OSTATNI POST Z POPRZEDNIEJ STRONY:
Uśmiechnęła się do przyjaciółki wdzięcznie. Jej zapał i słowa ukoiły jej ziejące wątpliwości. Ciężko było jej wręcz powstrzymać się, by nie podejść do niej i nie otrzeć się o jej bok. Tak. Aank potrzebowała dotykać wszystko. Był to nie tylko najlepszy sposób na poznanie świata, ale i na komunikację.Poznała jednak Czarodziejkę na tyle, by wiedzieć, że dla niej kontakt wcale nie jest komfortowy – i szanowała to całkowicie.
Na kolejną jej lekcję zareagowała pomrukiem i chwilę się nie odzywała, a gdy już słowa wypłynęły z jej paszczy, były one przerywane kolejną porcją zastanowienia się.
– No więc... Żbiki są bardzo skoczne. Lepiej chyba więc je dopaść zanim skoczą, a najlepiej im to utrudnić. I jeśli zależy to od mojej wyobraźni – chciałabym by od ziemi oplątały je pnącza, zmiażdżyły biodra, unieszkodliwiły? – niemal spytała, unosząc brew i zerkając na jej pysk, by znaleźć odpowiedź. Ciągnęła dalej.
– Bazyliszki chyba same władają magią? Jeśli pierwszy cios należałby do mnie, to wyczarowała bym dwa sople parę szponów od ich łba, o takim rozstawieniu jak ich oczy i posłała, by tak szybko jak moja myśl oślepiła ich oczy.
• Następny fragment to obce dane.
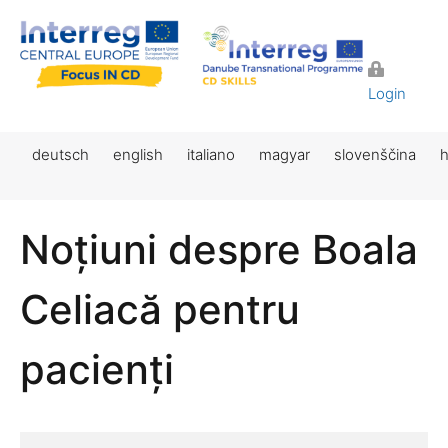
Login
deutsch
english
italiano
magyar
slovenščina
h
Noțiuni despre Boala
Celiacă pentru
pacienți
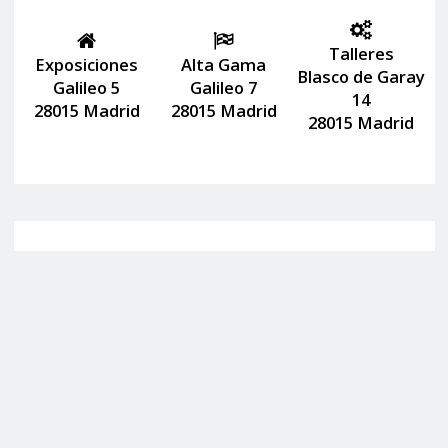
Talleres
Exposiciones
Alta Gama
Blasco de Garay
Galileo 5
Galileo 7
14
28015 Madrid
28015 Madrid
28015 Madrid
Lunes a viernes de 09:30 a 20:30
Sábados de 10:00 a 14:00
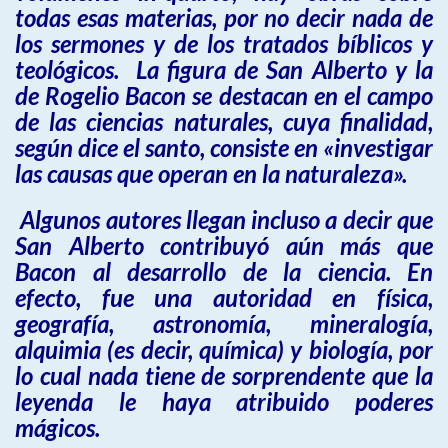
todas esas materias, por no decir nada de
los sermones y de los tratados bíblicos y
teológicos. La figura de San Alberto y la
de Rogelio Bacon se destacan en el campo
de las ciencias naturales, cuya finalidad,
según dice el santo, consiste en «investigar
las causas que operan en la naturaleza».
Algunos autores llegan incluso a decir que
San Alberto contribuyó aún más que
Bacon al desarrollo de la ciencia. En
efecto, fue una autoridad en física,
geografía, astronomía, mineralogía,
alquimia (es decir, química) y biología, por
lo cual nada tiene de sorprendente que la
leyenda le haya atribuido poderes
mágicos.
Albo by im to utrudniło atak, albo nawet wbiło się głębiej, śmiertelnie. – Fantazjowała, znacznie pewniejsza. Dziwnie było myśleć o walce jako o czymś intencjonalnym. – Czy to w ogóle możliwe, Szkarłat?
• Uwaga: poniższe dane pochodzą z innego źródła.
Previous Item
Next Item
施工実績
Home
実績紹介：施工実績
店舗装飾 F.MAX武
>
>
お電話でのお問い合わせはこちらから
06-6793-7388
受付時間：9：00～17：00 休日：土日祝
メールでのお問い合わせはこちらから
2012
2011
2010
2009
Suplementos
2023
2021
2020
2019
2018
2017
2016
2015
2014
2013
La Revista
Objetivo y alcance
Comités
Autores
Poruszyła się niespokojnie, kiedy przyszła kolej na drugiego smoka. Atakowanie magią wydało jej się takie... Niesprawiedliwie. Jak przecież ktoś ma wiedzieć, że jakiś kolec pojawił się za nim? Bez dźwięku, bez drgania powietrza? Przeszedł ją zimny dreszcz. Nie, ona taka nie będzie. Nie cierpi nieuczciwości!
– Nie chciałabym podstępnie zaatakować smoka. Mój atak mógłby po prostu być wydłużeniem szponów – cztery podobieństwa moich własnych mogłyby zmaterializować się blisko po piersi, robiąc cztery pionowe cięcia. To wydaje mi się dobre. Nie powiedziałaś kto by to był. Nie chciałabym na przykład Tobie robić takiej krzywdy, której byś się nie spodziewała...– Dokończyła smutno, czując, że nie potrafi wykonać tego zadania nawet teoretycznie.